Legal services firm asks govt to probe Star Health data breach

New Delhi, Oct 14 (IANS) Software Freedom Law Centre India (SFLCI), a Delhi-based legal services organisation, on Monday wrote to the national cyber agency Indian Computer Emergency Response Team (CERT-In) to initiate a probe into the data breach by Star Health and Allied Insurance, one of the largest health insurers in the country, and also to prevent such data leaks in the future.

Highly sensitive personal information including names, phone numbers, residences, tax information, ID copies, test results, and diagnoses of Star Health customers was reportedly available on Telegram. A hacker put the entire 7.24 TB data, allegedly belonging to its over 3.1 crore customers, for open sale on a website for $150,000. Star has also received a ransom demand of $68,000.

“It is highly problematic that sensitive medical information has been leaked, as it exposes customers to potential frauds by bad actors in the health sector such as predatory insurance agencies and laboratories,” the SFLCI said.

“Medical information is confidential and must be afforded higher protection and held to a higher standard of accountability. A data breach of medical information must be addressed with urgency, as there is a high potential for misuse of medical data,” added the firm in the letter to CERT-In, under the Ministry of Electronics and Information Technology.

The SFLCI mentioned that the consequences of the data breach can be severe, and can range “from identity theft and impersonation to emotional distress with long-term fears of misuse of their personal information”.
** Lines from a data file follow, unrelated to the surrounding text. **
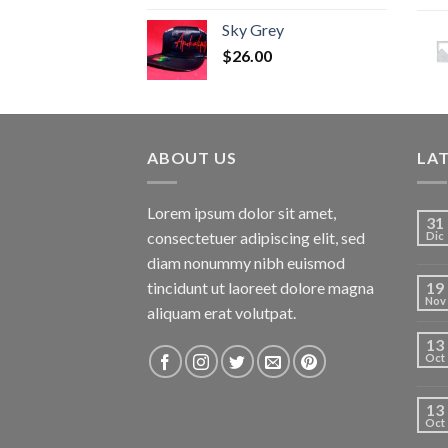
Sky Grey
$
26.00
ABOUT US
LA
Lorem ipsum dolor sit amet,
31
consectetuer adipiscing elit, sed
Dic
diam nonummy nibh euismod
tincidunt ut laoreet dolore magna
19
Nov
aliquam erat volutpat.
13
Oct
13
Oct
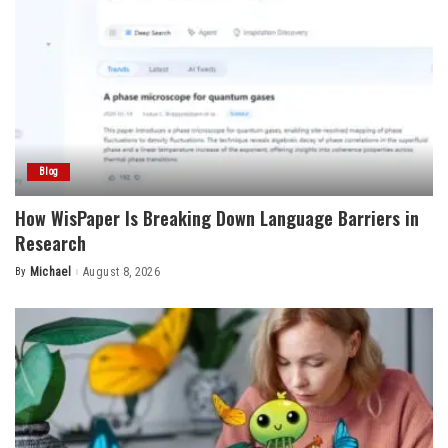
Blog
How WisPaper Is Breaking Down Language Barriers in
Research
By
Michael
August 8, 2026
Posted
by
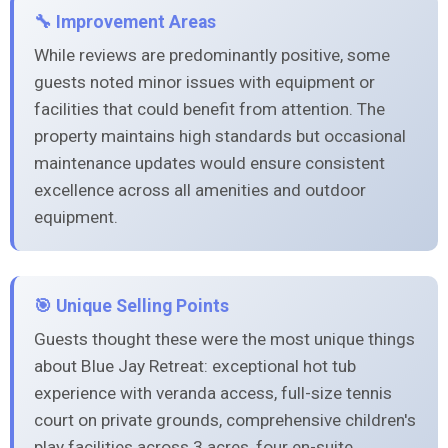
🔧 Improvement Areas
While reviews are predominantly positive, some
guests noted minor issues with equipment or
facilities that could benefit from attention. The
property maintains high standards but occasional
maintenance updates would ensure consistent
excellence across all amenities and outdoor
equipment.
🎯 Unique Selling Points
Guests thought these were the most unique things
about Blue Jay Retreat: exceptional hot tub
experience with veranda access, full-size tennis
court on private grounds, comprehensive children's
play facilities across 3 acres, four en-suite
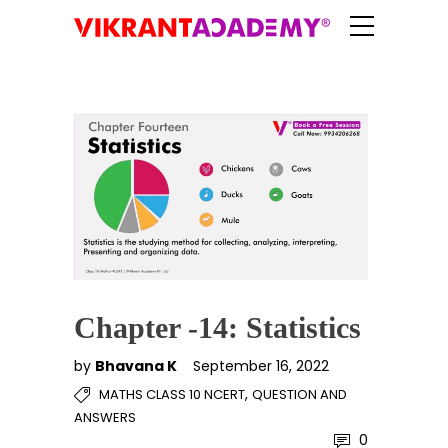
Chapter -14: Statistics
by
Bhavana K
September 16, 2022
,
MATHS CLASS 10 NCERT
QUESTION AND
ANSWERS
0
The organisation said that in light of several recent large-scale data breaches, including Aadhaar and CoWIN, in the country “we urge CERT-in to investigate such data breaches immediately”.

In October 2023, the Aadhaar data of around 81 crore citizens was allegedly leaked, and in July 2023, the alleged CoWIN data breach also resulted in the exposure of sensitive personal information.

Further, the firm called for notifying rules under the Digital Personal Data Protection Act, 2023.

Until this is done India will not have an effective “data protection regime to address such harms”, the organisation said.

It further informed that Section 70B of the Information Technology Act empowers CERT-in to conduct security audits and respond to data breaches. Rule 8 of the CERT-in Rules requires CERT-in to respond to cyber security incidents. Rule 9 requires an analysis of such incidents.